======== Records
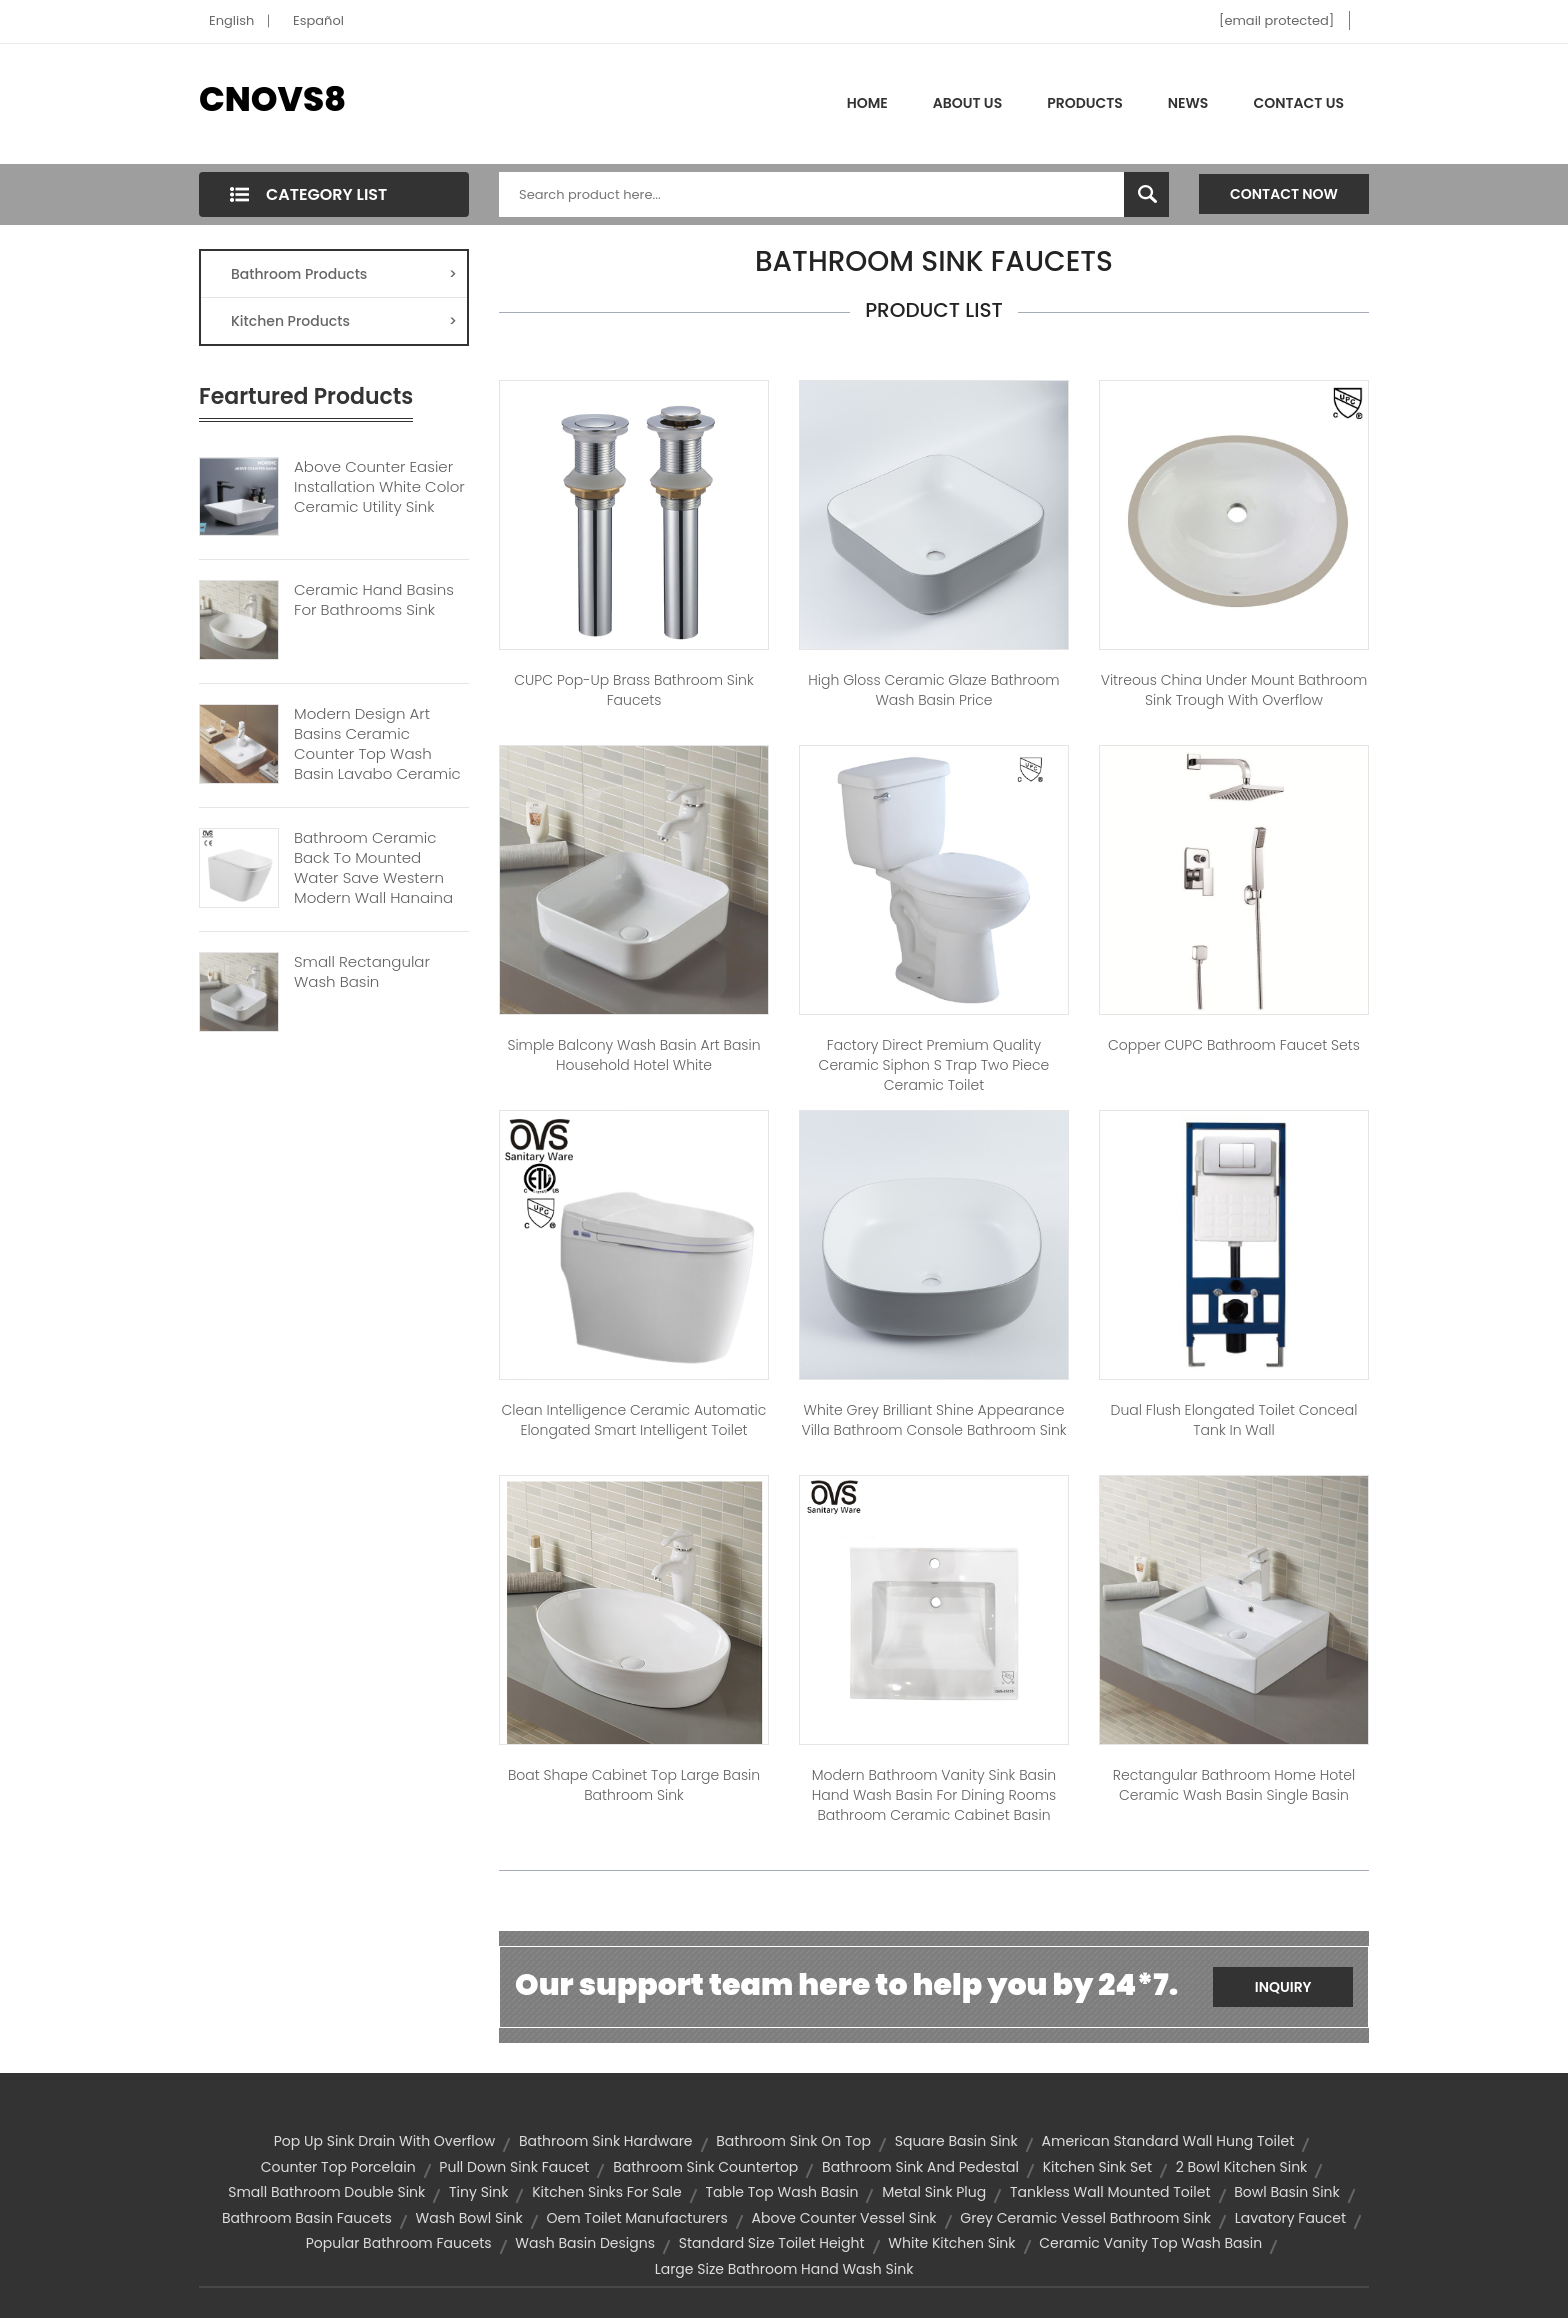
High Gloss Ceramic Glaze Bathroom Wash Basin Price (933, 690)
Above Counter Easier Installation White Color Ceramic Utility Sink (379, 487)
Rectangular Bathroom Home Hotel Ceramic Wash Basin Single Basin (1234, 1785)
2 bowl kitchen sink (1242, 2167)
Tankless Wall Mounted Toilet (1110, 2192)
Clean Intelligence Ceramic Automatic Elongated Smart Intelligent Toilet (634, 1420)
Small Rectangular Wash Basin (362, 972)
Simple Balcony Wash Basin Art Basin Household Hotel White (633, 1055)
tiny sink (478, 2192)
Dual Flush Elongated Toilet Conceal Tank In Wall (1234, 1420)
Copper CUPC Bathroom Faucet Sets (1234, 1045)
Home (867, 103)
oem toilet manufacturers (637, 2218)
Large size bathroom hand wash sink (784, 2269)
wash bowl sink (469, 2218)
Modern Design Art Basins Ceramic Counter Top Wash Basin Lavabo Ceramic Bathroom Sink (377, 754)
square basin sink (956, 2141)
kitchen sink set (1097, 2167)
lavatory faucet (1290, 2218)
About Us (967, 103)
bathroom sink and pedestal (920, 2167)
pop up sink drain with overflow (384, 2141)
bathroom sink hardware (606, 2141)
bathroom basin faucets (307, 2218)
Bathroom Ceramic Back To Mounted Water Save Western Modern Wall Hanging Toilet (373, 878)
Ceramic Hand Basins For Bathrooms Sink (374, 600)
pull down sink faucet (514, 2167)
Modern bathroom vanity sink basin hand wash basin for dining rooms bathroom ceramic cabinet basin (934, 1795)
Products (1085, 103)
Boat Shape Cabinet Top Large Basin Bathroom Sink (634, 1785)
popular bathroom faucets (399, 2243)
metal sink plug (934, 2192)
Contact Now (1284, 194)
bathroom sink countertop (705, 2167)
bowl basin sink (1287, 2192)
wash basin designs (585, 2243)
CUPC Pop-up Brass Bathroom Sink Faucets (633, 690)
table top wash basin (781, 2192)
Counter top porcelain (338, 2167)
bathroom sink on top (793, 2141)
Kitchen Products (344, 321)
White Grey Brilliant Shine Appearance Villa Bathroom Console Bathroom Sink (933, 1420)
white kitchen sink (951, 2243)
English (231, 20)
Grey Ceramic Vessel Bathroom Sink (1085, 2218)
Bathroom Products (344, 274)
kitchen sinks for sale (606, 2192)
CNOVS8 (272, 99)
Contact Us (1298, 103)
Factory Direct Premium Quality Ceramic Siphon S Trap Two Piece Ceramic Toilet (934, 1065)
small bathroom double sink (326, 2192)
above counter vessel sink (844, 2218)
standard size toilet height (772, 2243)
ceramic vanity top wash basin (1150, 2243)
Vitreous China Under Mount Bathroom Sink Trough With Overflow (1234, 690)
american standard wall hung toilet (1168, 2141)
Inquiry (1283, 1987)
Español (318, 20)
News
================
**About this task**
Your task is to set down every entry exactly, leaving out any picture it contains.

**Exercise response**
High Gloss Ceramic Glaze Bathroom Wash Basin Price (933, 690)
Above Counter Easier Installation White Color Ceramic Utility Sink (379, 487)
Rectangular Bathroom Home Hotel Ceramic Wash Basin Single Basin (1234, 1785)
2 bowl kitchen sink (1242, 2167)
Tankless Wall Mounted Toilet (1110, 2192)
Clean Intelligence Ceramic Automatic Elongated Smart Intelligent Toilet (634, 1420)
Small Rectangular Wash Basin (362, 972)
Simple Balcony Wash Basin Art Basin Household Hotel White (633, 1055)
tiny sink (478, 2192)
Dual Flush Elongated Toilet Conceal Tank In Wall (1234, 1420)
Copper CUPC Bathroom Faucet Sets (1234, 1045)
Home (867, 103)
oem toilet manufacturers (637, 2218)
Large size bathroom hand wash sink (784, 2269)
wash bowl sink (469, 2218)
Modern Design Art Basins Ceramic Counter Top Wash Basin Lavabo Ceramic Bathroom Sink (377, 754)
square basin sink (956, 2141)
kitchen sink set (1097, 2167)
lavatory faucet (1290, 2218)
About Us (967, 103)
bathroom sink and pedestal (920, 2167)
pop up sink drain with overflow (384, 2141)
bathroom sink hardware (606, 2141)
bathroom basin faucets (307, 2218)
Bathroom Ceramic Back To Mounted Water Save Western Modern Wall Hanging Toilet (373, 878)
Ceramic Hand Basins For Bathrooms Sink (374, 600)
pull down sink faucet (514, 2167)
Modern bathroom vanity sink basin hand wash basin for dining rooms bathroom ceramic cabinet basin (934, 1795)
Products (1085, 103)
Boat Shape Cabinet Top Large Basin Bathroom Sink (634, 1785)
popular bathroom faucets (399, 2243)
metal sink plug (934, 2192)
Contact Now (1284, 194)
bathroom sink countertop (705, 2167)
bowl basin sink (1287, 2192)
wash basin designs (585, 2243)
CUPC Pop-up Brass Bathroom Sink Faucets (633, 690)
table top wash basin (781, 2192)
Counter top porcelain (338, 2167)
bathroom sink on top (793, 2141)
Kitchen Products (344, 321)
White Grey Brilliant Shine Appearance Villa Bathroom Console Bathroom Sink (933, 1420)
white kitchen sink (951, 2243)
English (231, 20)
Grey Ceramic Vessel Bathroom Sink (1085, 2218)
Bathroom Products (344, 274)
kitchen sinks for sale (606, 2192)
CNOVS8 (272, 99)
Contact Us (1298, 103)
Factory Direct Premium Quality Ceramic Siphon S Trap Two Piece Ceramic Toilet (934, 1065)
small bathroom double sink (326, 2192)
above counter vessel sink (844, 2218)
standard size toilet height (772, 2243)
ceramic vanity top wash basin (1150, 2243)
Vitreous China Under Mount Bathroom Sink Trough With Overflow (1234, 690)
american standard wall hung toilet (1168, 2141)
Inquiry (1283, 1987)
Español (318, 20)
News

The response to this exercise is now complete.